1.12.4 The Software Engineering of Mathematica
Mathematica is one of the more complex software systems ever constructed. Its source code is written in a combination of C and Mathematica, and for Version 5, the code for the kernel consists of about 1.5 million lines of C and 150,000 lines of Mathematica. This corresponds to roughly 50 megabytes of data, or some 50,000 printed pages.
The C code in Mathematica is actually written in a custom extension of C which supports certain memory management and object-oriented features. The Mathematica code is optimized using Share and DumpSave.
In the Mathematica kernel the breakdown of different parts of the code is roughly as follows: language and system: 30%; numerical computation: 25%; algebraic computation: 25%; graphics and kernel output: 20%.
Most of this code is fairly dense and algorithmic: those parts that are in effect simple procedures or tables use minimal code since they tend to be written at a higher level—often directly in Mathematica.
The source code for the kernel, save a fraction of a percent, is identical for all computer systems on which Mathematica runs.
For the front end, however, a significant amount of specialized code is needed to support each different type of user interface environment. The front end contains about 650,000 lines of system-independent C source code, of which roughly 150,000 lines are concerned with expression formatting. Then there are between 50,000 and 100,000 lines of specific code customized for each user interface environment.
Mathematica uses a client-server model of computing. The front end and kernel are connected via MathLink—the same system as is used to communicate with other programs.
Within the C code portion of the Mathematica kernel, modularity and consistency are achieved by having different parts communicate primarily by exchanging complete Mathematica expressions.
But it should be noted that even though different parts of the system are quite independent at the level of source code, they have many algorithmic interdependencies. Thus, for example, it is common for numerical functions to make extensive use of algebraic algorithms, or for graphics code to use fairly advanced mathematical algorithms embodied in quite different Mathematica functions.
Since the beginning of its development in 1986, the effort spent directly on creating the source code for Mathematica is a substantial fraction of a thousand man-years. In addition, a comparable or somewhat larger effort has been spent on testing and verification.

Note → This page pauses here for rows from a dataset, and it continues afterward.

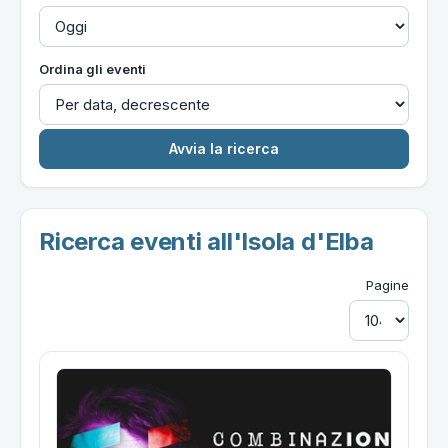
Ordina gli eventi
Ricerca eventi all'Isola d'Elba
Pagine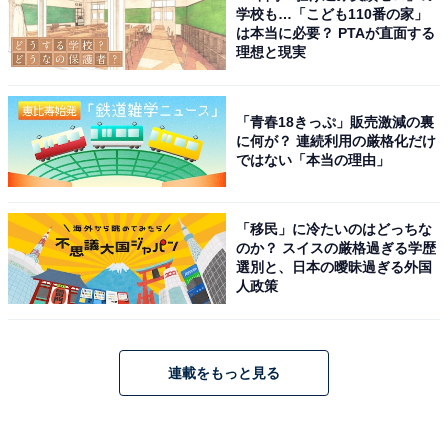
学校も…「こども110番の家」
は本当に必要？ PTAが直面する
理想と現実
「青春18きっぷ」販売激減の裏
に何が？ 連続利用の厳格化だけ
ではない「本当の理由」
「移民」に冷たいのはどっちな
のか？ スイスの厳格過ぎる学歴
選別と、日本の曖昧過ぎる外国
人政策
連載をもっと見る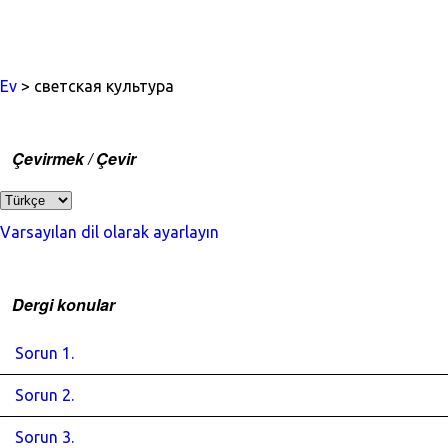
Ev
> светская культура
Çevirmek / Çevir
Varsayılan dil olarak ayarlayın
Dergi konular
Sorun 1.
Sorun 2.
Sorun 3.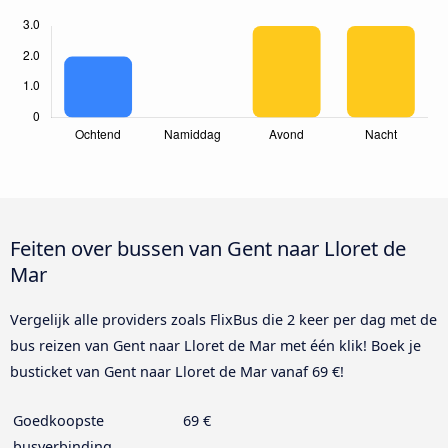
Feiten over bussen van Gent naar Lloret de
Mar
Vergelijk alle providers zoals FlixBus die 2 keer per dag met de
bus reizen van Gent naar Lloret de Mar met één klik! Boek je
busticket van Gent naar Lloret de Mar vanaf 69 €!
Goedkoopste
69 €
busverbinding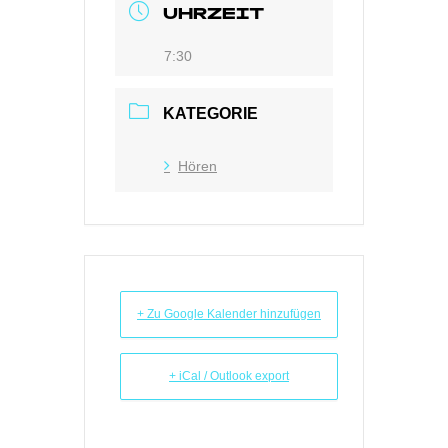
UHRZEIT
7:30
KATEGORIE
Hören
+ Zu Google Kalender hinzufügen
+ iCal / Outlook export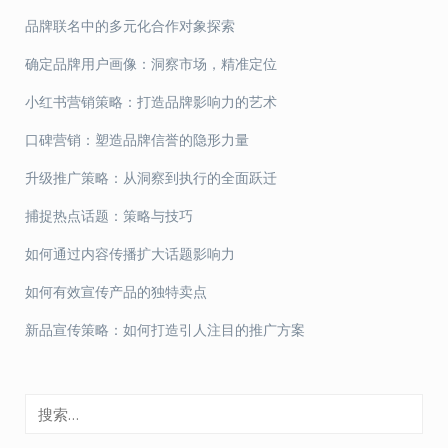
导
品牌联名中的多元化合作对象探索
航
确定品牌用户画像：洞察市场，精准定位
小红书营销策略：打造品牌影响力的艺术
口碑营销：塑造品牌信誉的隐形力量
升级推广策略：从洞察到执行的全面跃迁
捕捉热点话题：策略与技巧
如何通过内容传播扩大话题影响力
如何有效宣传产品的独特卖点
新品宣传策略：如何打造引人注目的推广方案
搜
索：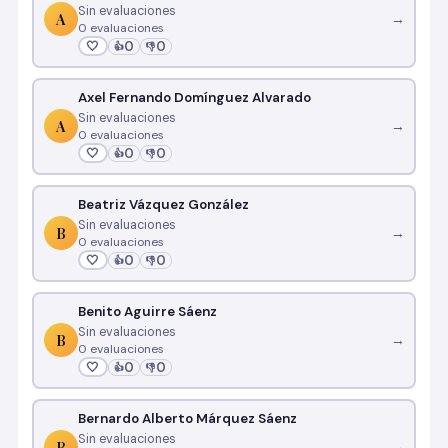
Sin evaluaciones
A
→
0 evaluaciones
🤍
0
0
👍
👎
Axel Fernando Domínguez Alvarado
Sin evaluaciones
A
→
0 evaluaciones
🤍
0
0
👍
👎
Beatriz Vázquez González
Sin evaluaciones
B
→
0 evaluaciones
🤍
0
0
👍
👎
Benito Aguirre Sáenz
Sin evaluaciones
B
→
0 evaluaciones
🤍
0
0
👍
👎
Bernardo Alberto Márquez Sáenz
Sin evaluaciones
B
→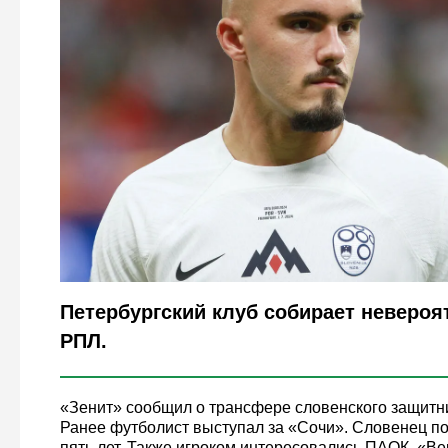
Legion-Media
Петербургский клуб собирает невероя
РПЛ.
«Зенит» сообщил о трансфере словенского защитн
Ранее футболист выступал за «Сочи». Словенец по
пять лет. Также игроком интересовались ПАОК, «В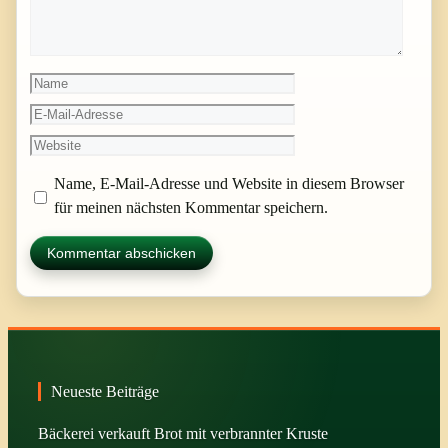
Name
E-
Mail-
Website
Adresse
Name, E-Mail-Adresse und Website in diesem Browser
für meinen nächsten Kommentar speichern.
Neueste Beiträge
Bäckerei verkauft Brot mit verbrannter Kruste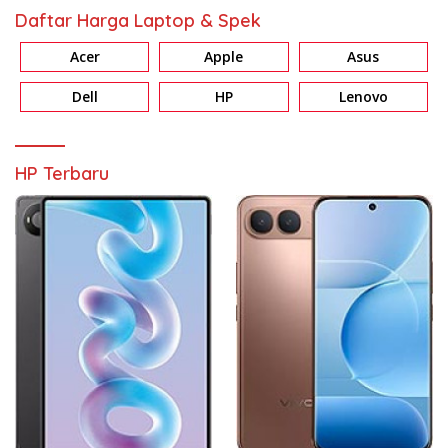
Daftar Harga Laptop & Spek
Acer
Apple
Asus
Dell
HP
Lenovo
HP Terbaru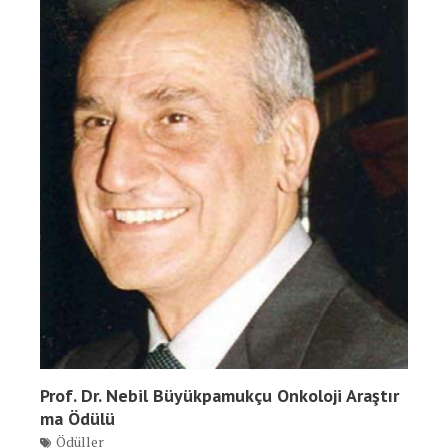
Prof. Dr. Nebil Büyükpamukçu Onkoloji Araştır
ma Ödülü
Ödüller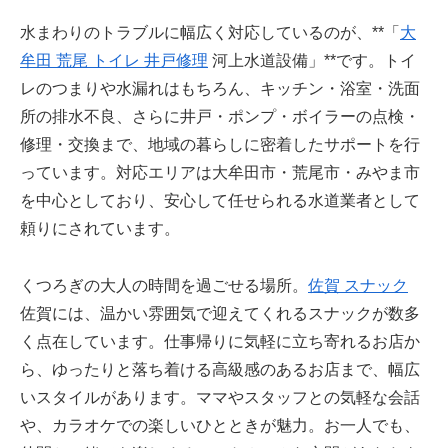
水まわりのトラブルに幅広く対応しているのが、**「
大
牟田 荒尾 トイレ 井戸修理
河上水道設備」**です。トイ
レのつまりや水漏れはもちろん、キッチン・浴室・洗面
所の排水不良、さらに井戸・ポンプ・ボイラーの点検・
修理・交換まで、地域の暮らしに密着したサポートを行
っています。対応エリアは大牟田市・荒尾市・みやま市
を中心としており、安心して任せられる水道業者として
頼りにされています。
くつろぎの大人の時間を過ごせる場所。
佐賀 スナック
佐賀には、温かい雰囲気で迎えてくれるスナックが数多
く点在しています。仕事帰りに気軽に立ち寄れるお店か
ら、ゆったりと落ち着ける高級感のあるお店まで、幅広
いスタイルがあります。ママやスタッフとの気軽な会話
や、カラオケでの楽しいひとときが魅力。お一人でも、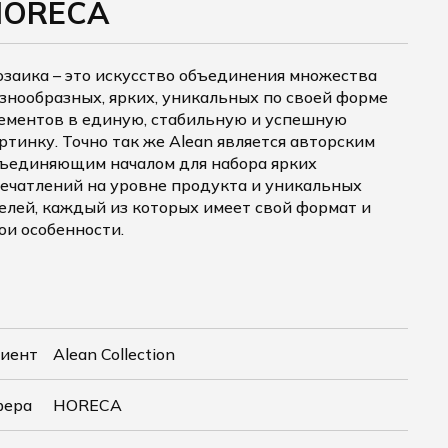
HORECA
заика – это искусство объединения множества
знообразных, ярких, уникальных по своей форме
ементов в единую, стабильную и успешную
ртинку. Точно так же Alean является авторским
ъединяющим началом для набора ярких
ечатлений на уровне продукта и уникальных
елей, каждый из которых имеет свой формат и
ои особенности.
иент
Alean Collection
фера
HORECA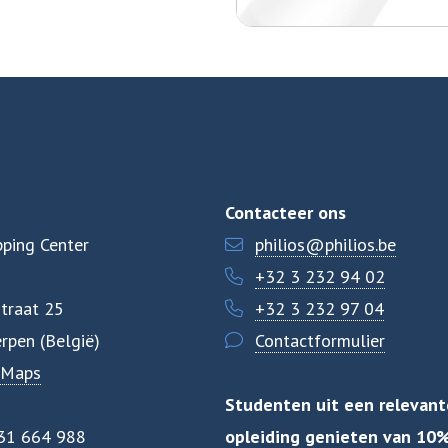
Contacteer ons
ping Center
philios@philios.be
+32 3 232 94 02
traat 25
+32 3 232 97 04
rpen (België)
Contactformulier
 Maps
Studenten uit een relevant
31 664 988
opleiding genieten van 10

The source code of Mathematica has changed greatly since Version 1 was released. The total number of lines of code in the kernel grew from 150,000 in Version 1 to 350,000 in Version 2, 600,000 in Version 3, 800,000 in Version 4 and about 1.5 million in Version 5. In addition, at every stage existing code has been revised—so that Version 5 has only a few percent of its code in common with Version 1.
Despite these changes in internal code, however, the user-level design of Mathematica has remained compatible from Version 1 on. Much functionality has been added, but programs created for Mathematica Version 1 will almost always run absolutely unchanged under Version 5.